CS425 - Database Organization

Databases management systems are a crucial part of most large-scale industry and open-source systems. This course familiarizes students with important concepts of database systems and design. We will learn how to design a database using the Entity-Relationship model, how query and modify a database using the declarative SQL language, and study APIs for writing application programs that use a database system to persist data. Furthermore, the course gives an overview of important database systems concepts such as indexing, query optimization and execution, concurrency control, and recovery.

Students will develop a database application in a group project. This project will cover all phases of development: assessing the application requirements, designing the database schema, and implementing the application.

CS520 - Data Integration, Warehousing, and Provenance

This course introduces the basic concepts of data integration, data warehousing, and provenance. We will learn how to resolve structural heterogeneity through schema matching and mapping. The course introduces techniques for querying several heterogeneous datasources at once (data integration) and translating data between databases with different data representations (data exchange). Furthermore, we will cover the data-warehouse paradigm including the Extract-Transform-Load (ETL) process, the data cube model and its relational representations (such as snowflake and star schema), and efficient processing of analytical queries. This will be contrasted with Big Data analytics approaches that (besides other differences) significantly reduce the upfront cost of analytics. When feeding data through complex processing pipelines such as data exchange transformations or ETL workflows, it is easy to loose track of the origin of data. In the last part of the course we therefore cover techniques for representing and keeping track of the origin and creation process of data - aka its provenance.

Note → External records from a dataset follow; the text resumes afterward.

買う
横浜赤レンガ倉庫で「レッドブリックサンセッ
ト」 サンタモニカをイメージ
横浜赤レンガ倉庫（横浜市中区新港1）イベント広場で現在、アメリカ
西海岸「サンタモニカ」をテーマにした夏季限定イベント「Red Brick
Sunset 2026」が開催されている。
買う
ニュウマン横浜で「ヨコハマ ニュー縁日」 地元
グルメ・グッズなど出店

The course is emphasizing practical skills through a series of homework assignments that help students develop a strong background in data integration systems and techniques. At the same time, it also addresses the underlying formalisms. For example, we will discuss the logic based languages used for schema mapping and the dimensional data model as well as their practical application (e.g., developing an ETL workflow with rapid miner and creating a mapping between two example schemata). The literature reviews will familiarize students with data integration and provenance research.

CS525 - Advanced Database Organization

Databases management systems are a crucial part of most large-scale industry and open-source systems. This course provides comprehensive coverage of issues associated with database system development and an in-depth examination of structures and techniques used in contemporary database management systems (DBMSs). Students will learn about the inner workings of these exciting systems: Which algorithms are used? What are typical architectures used to build a system as complex as a DBMS? What are implementation strategies? These questions and more will be answered during the course.

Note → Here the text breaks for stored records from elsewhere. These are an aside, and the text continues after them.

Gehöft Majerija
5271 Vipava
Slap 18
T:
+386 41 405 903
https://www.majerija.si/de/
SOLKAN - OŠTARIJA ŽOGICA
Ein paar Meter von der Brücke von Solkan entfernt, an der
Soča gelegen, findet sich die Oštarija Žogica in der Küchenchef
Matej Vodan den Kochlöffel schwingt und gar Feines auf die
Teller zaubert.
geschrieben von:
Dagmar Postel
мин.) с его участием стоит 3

The course is highly applied, emphasizing practical skills and habits through a series of programming assignments during which students will develop their own tiny DBMS like engine. We will cover the most important aspects/components of a DBMS: storage and buffer management, indexing, query optimization, query execution, and concurrency control and recovery.

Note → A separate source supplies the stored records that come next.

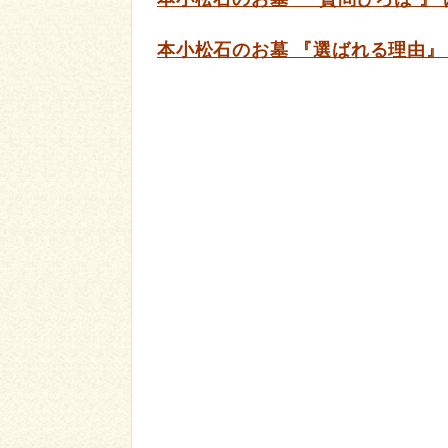
本小松石のお墓 『選ばれる理由』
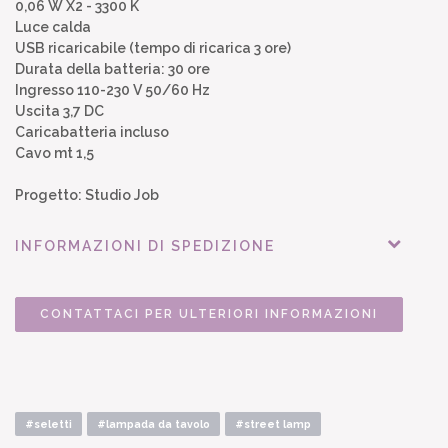
0,06 W X2 - 3300 K
Luce calda
USB ricaricabile (tempo di ricarica 3 ore)
Durata della batteria: 30 ore
Ingresso 110-230 V 50/60 Hz
Uscita 3,7 DC
Caricabatteria incluso
Cavo mt 1,5
Progetto: Studio Job
INFORMAZIONI DI SPEDIZIONE
CONTATTACI PER ULTERIORI INFORMAZIONI
#seletti
#lampada da tavolo
#street lamp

CS595 - Topics in Big Data Analytics

Big data technologies, in particular, scalable distributed platforms for storage and analytics en- able processing of massive datasets for analytics, machine learning, and other use cases. This course provides a comprehensive overview of algorithms, systems, and techniques for Big Data processing. In a semester-long project, students will extend existing big data platforms. Additionally, in the seminar component of this course we will discuss cutting edge research and industrial developments in the field.